Return value optimization in C++

Tags: programming

Published on
« Previous post: Postincrement vs. preincrement in C++ — Next post: Displaying Kindle clippings for the web »

It is very common—not only in object-oriented programming—to have functions that generate a potentially complicated object (based on the input parameters) or modify a given one without changing the original object. For example, suppose we have a class Foo that stores integers and want to construct a new Foo object for storing a given number. There are two ways for writing such a method:

// 1st way
Foo f(unsigned int n)
{
  Foo f(n+1);
  return f;
}

// Usage: Foo foo = f(42);

// 2nd way
void g(Foo& foo, unsigned int n)
{
  foo.set(n+1);
}

// Usage:
//   Foo foo;
//   g(foo, 42);

Now, to be honest, I always cringe when I see the second way implemented. It just looks unnatural—why should I modify a given object when I essentially want a new one to be stored? The way g() is implemented seems to rather clumsy. Ostensibly, this implementation is faster because it does not involve creating a new Foo instance, setting its values, and copying it into a new object. Is this really true, though? Let’s find out:

#include <iostream>

class Foo
{
public:
  Foo()
    : data(0)
  {
    std::cout << "\t" << __PRETTY_FUNCTION__ << std::endl;
  }

  Foo(unsigned int n)
    : data(n)
  {
    std::cout << "\t" << __PRETTY_FUNCTION__ << ": " << n << std::endl;
  }

  Foo( const Foo& other )
  {
    std::cout << "\t" << __PRETTY_FUNCTION__ << std::endl;
  }

  void set(unsigned int n)
  {
    std::cout << "\t" << __PRETTY_FUNCTION__ << ": " << n << std::endl;
    data = n;
  }

private:
  unsigned int data;
};

Foo f(unsigned int n)
{
  Foo f(n+1);
  return f;
}

void g(Foo& foo, unsigned int n)
{
  foo.set(n+1);
}

int main(int, char**)
{
  {
    std::cout << "f:" << std::endl;
    Foo foo = f(41);
  }

  {
    std::cout << "g: " << std::endl;
    Foo foo;
    g(foo,41);
  }

  return 0;
}

Using gcc 4.9.2, this produces the following output:

f:
        Foo::Foo(unsigned int): 42
g: 
        Foo::Foo()
        void Foo::set(unsigned int): 42

Darn. The copy constructor is not called. What manner of sorcery is this? This procedure is known as return value optimization. The compiler may, in certain situations, omit a copy operation of classes. This is one such situation. The object created within f() is a temporary and will not be required afterwards. A stupid compiler would create the object (one constructor call), return it, and call the copy operator of the second object (another constructor call). However, since the object within f() is not used afterwards, a smarter compiler can skip the whole shebang and simply create one object with the appropriate constructor call.

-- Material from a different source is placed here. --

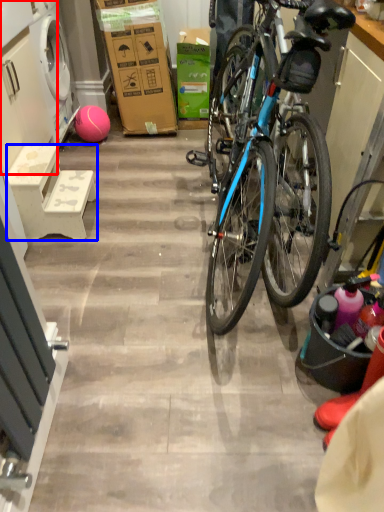 Question: Which object is further to the camera taking this photo, cabinetry (highlighted by a red box) or stool (highlighted by a blue box)?

Choices:
 (A) cabinetry
 (B) stool

Answer: (A) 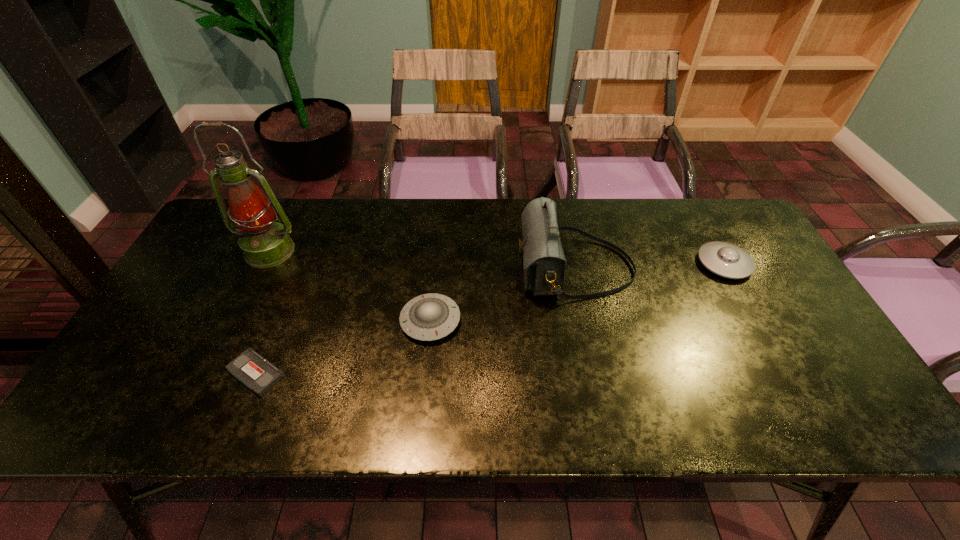 Identify the location of empty space between the oil lamp and the rightmost object. This screenshot has width=960, height=540. [497, 258].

For the curious, we can disable this behaviour by setting the gcc flag -fno-elide-constructors:

$ g++ -fno-elide-constructors rvo.cc
$ ./a.out
f:
        Foo::Foo(unsigned int): 42
        Foo::Foo(const Foo&)
        Foo::Foo(const Foo&)
g: 
        Foo::Foo()
        void Foo::set(unsigned int): 42

Yikes! This is terrible, but at least the expected behaviour. Does this always work? As it turns out, no. It very much depends on the compiler you are using. For example, a standard example in which the return value optimization might not work is when multiple execution paths are present, like in this example:

Foo h(unsigned int n, bool more = false)
{
  if( more )
    return Foo(n+1);
  else
    return Foo(n);
}

However, my tests with gcc 4.9.2 indicate that at least this very simple example does not yet fool the compiler. Thus, I can only conclude that we should give the compiler more credit instead of assuming that a certain idiom “naturally” results in better performance (as the proponents of the second way are wont to do). In the words of Abelson and Sussman:

[…] Thus, programs must be written for people to read, and only incidentally for machines to execute.

In C++11, there is an additional optimization available in the form of move constructors (and move assignment operators, which I will not cover):

Foo( Foo&& other )
  : data(other.data)
{
  std::cout << "\t" << __PRETTY_FUNCTION__ << ": " << data << std::endl;
}

The move constructor is called for rvalue references. When disabling return value optimization, we can see that this constructor is called instead of the usual copy constructor:

$ g++ -fno-elide-constructors -std=c++11 rvo.cc
$ ./a.out
f:
Foo::Foo(unsigned int): 42
Foo::Foo(Foo&&): 42
Foo::Foo(Foo&&): 42

Thus, the moral of the story is:

  1. Do not worry about the return values.
  2. If your implementation permits it, use move constructors to achieve a better performance when the compiler is unable to use return value optimization.
  3. Measure whether a purported optimization really has an effect.

In C++17, this construction got another intriguing update. The situation described above deals with a so-called prvalue, i.e. a ‘pure’ rvalue. The standard was amended as follows:

In C++17, copy elision was made mandatory in some situations, and that required separation of prvalue expressions from the temporary objects initialized by them, resulting in the system we have today. Note that, in contrast with the C++11 scheme, prvalues are no longer moved from.

Hence, if you run this code with C++17, you will get the following output:

$ g++ -fno-elide-constructors -std=c++17 rvo.cc
f:
    Foo::Foo(unsigned int): 42
    Foo::Foo(Foo&&): 42

Even with constructor elision, you have only a single move operation, namely the one induced by creating an object in f and returning it afterwards. If you were to return the object directly, the new standard would enforce that no copy would be created. I am always amazed how C++ continues to move forward. The Times they are a-changin’…